◆ **GIVEN RECORDS**:

┌────────

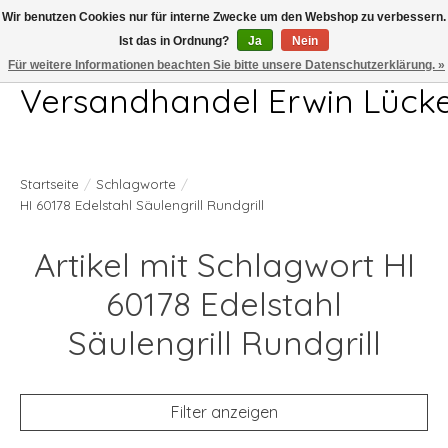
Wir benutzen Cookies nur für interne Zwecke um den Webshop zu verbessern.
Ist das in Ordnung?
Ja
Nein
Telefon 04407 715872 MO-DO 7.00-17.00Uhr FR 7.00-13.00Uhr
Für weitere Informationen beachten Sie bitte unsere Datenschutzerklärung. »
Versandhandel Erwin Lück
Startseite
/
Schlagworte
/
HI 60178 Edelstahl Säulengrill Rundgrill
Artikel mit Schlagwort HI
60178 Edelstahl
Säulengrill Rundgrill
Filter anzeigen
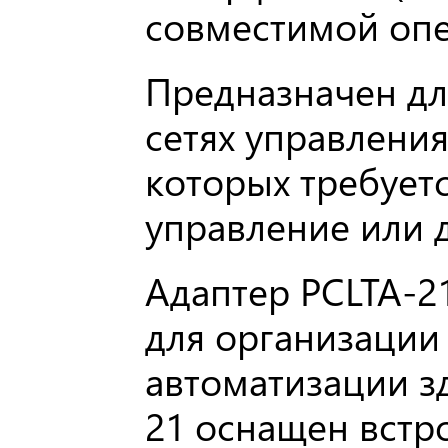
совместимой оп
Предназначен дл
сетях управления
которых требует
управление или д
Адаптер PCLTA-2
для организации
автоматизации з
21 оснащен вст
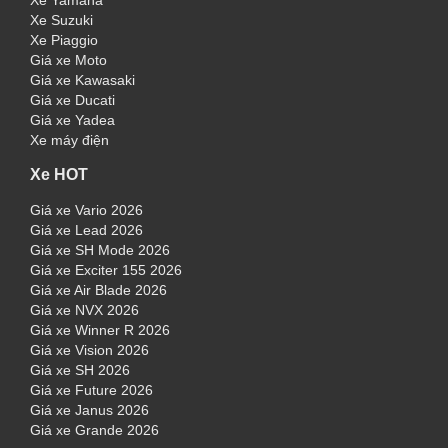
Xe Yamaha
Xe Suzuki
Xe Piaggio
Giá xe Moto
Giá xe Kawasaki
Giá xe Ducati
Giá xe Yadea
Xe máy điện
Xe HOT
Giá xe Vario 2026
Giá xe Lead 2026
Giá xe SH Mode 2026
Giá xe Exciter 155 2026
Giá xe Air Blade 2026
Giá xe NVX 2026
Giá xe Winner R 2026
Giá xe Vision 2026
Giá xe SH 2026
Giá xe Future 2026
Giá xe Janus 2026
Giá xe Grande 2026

└────────

◆ **WHAT THE EXERCISE ASKS**: Retype the records in full. Do not carry over the images.

◆ **RESULT OF THE EXERCISE**:
Wir benutzen Cookies nur für interne Zwecke um den Webshop zu verbessern.
Ist das in Ordnung?
Ja
Nein
Telefon 04407 715872 MO-DO 7.00-17.00Uhr FR 7.00-13.00Uhr
Für weitere Informationen beachten Sie bitte unsere Datenschutzerklärung. »
Versandhandel Erwin Lück
Startseite
/
Schlagworte
/
HI 60178 Edelstahl Säulengrill Rundgrill
Artikel mit Schlagwort HI
60178 Edelstahl
Säulengrill Rundgrill
Filter anzeigen
совместимой оп
Предназначен дл
сетях управления
которых требует
управление или д
Адаптер PCLTA-2
для организации
автоматизации з
21 оснащен вст
Xe Yamaha
Xe Suzuki
Xe Piaggio
Giá xe Moto
Giá xe Kawasaki
Giá xe Ducati
Giá xe Yadea
Xe máy điện
Xe HOT
Giá xe Vario 2026
Giá xe Lead 2026
Giá xe SH Mode 2026
Giá xe Exciter 155 2026
Giá xe Air Blade 2026
Giá xe NVX 2026
Giá xe Winner R 2026
Giá xe Vision 2026
Giá xe SH 2026
Giá xe Future 2026
Giá xe Janus 2026
Giá xe Grande 2026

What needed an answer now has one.